El desafío del presente se encuentra entonces en nuestra capacidad de recuperar la potencia de una acción plural que requiere converger más allá de nuestras distintas caracterizaciones políticas del pasado y del presente. Encontrar aquellas acciones comunes en las que confluir sin que eso implique ignorar nuestras diferencias, redescubrir la originalidad de las modalidades de resistencia, comprendiendo que no pueden ser las mismas de otras épocas, que la historia cambia y nosotros cambiamos con ella. Que no puede haber nada más empobrecedor que el llamado vacuo a la nostalgia a un «volveremos» que nunca podría  englobar al conjunto porque muchos de los actores de aquellas luchas, tan necesarias en esta resistencia, jamás se sintieron parte de aquello a lo que de se quiere «volver», pero además porque la historia jamás va para atrás.

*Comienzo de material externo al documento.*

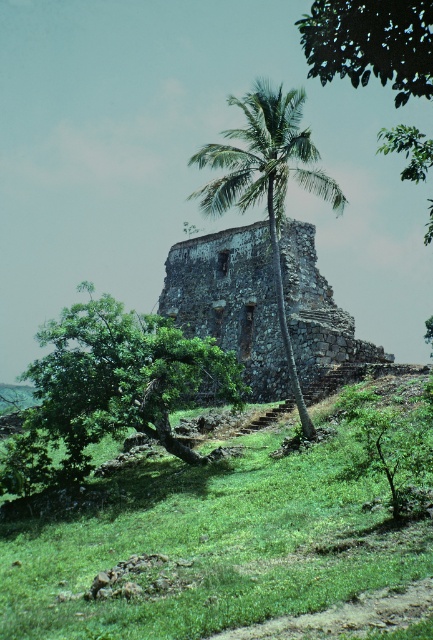 Based on the photo, you are standing at the base of the palm tree and want to take a photo of the ancient stone structure. You notice two points marked as point 1 at coordinates (x=112, y=621) and point 2 at coordinates (x=67, y=465) on the structure. Which point should you focus on first if you want to ensure both points are in sharp focus?

You should focus on point 1 at coordinates (x=112, y=621) first because it is closer to the camera than point 2 at coordinates (x=67, y=465). This will help ensure both points are in focus as the depth of field will extend from the focused point outward.

You are standing at the base of the hill looking up at the historical stone structure. You notice two green leafy trees in front of it. Which tree is closer to you, the green leafy tree at center or the green leafy palm at center?

The green leafy tree at center is closer to you because it is positioned under the green leafy palm at center, meaning the palm is further away.

You are standing at the base of the hill and looking up at the green grassy at center and the rusty stone ruins at center. Which one appears taller from your vantage point?

The rusty stone ruins at center are taller than the green grassy at center, so the rusty stone ruins at center appears taller from your vantage point. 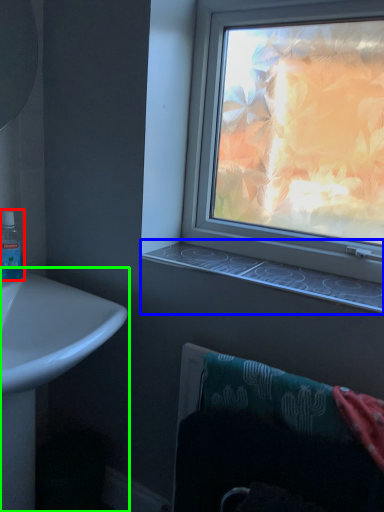 Question: Which is nearer to the mouthwash (highlighted by a red box)? window sill (highlighted by a blue box) or sink (highlighted by a green box).

Choices:
 (A) window sill
 (B) sink

Answer: (B)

Así como lo que vemos en 2016 no es 1955 ni 1976 ni 1990 ni 1999 ni 2001 (por mucho que algunos crean que suman políticamente al hacer esas extrapolaciones), lo que podremos construir no será nada de lo que existió (ni los 60 ni los 70 ni la «década ganada»), sino lo que podamos hacer con las condiciones de nuestro presente, con quienes somos aquí y ahora y con quienes tenemos enfrente, pero también con quienes tenemos al lado. Con la claridad de ser capaces de distinguir quiénes son los que deben estar ‘enfrente’ y quiénes los que deben esta «al lado».

Los sectores dominantes siempre lo tienen claro y en este 2016 lo han demostrado con creces. El desafío será si somos capaces de aprender, de lidiar con nuestros prejuicios, con nuestras desconfianzas y con nuestros narcisismos y de hacernos cargo de los desafíos de una época que será tanto más oscura cuanto más nos lleve comprenderlos.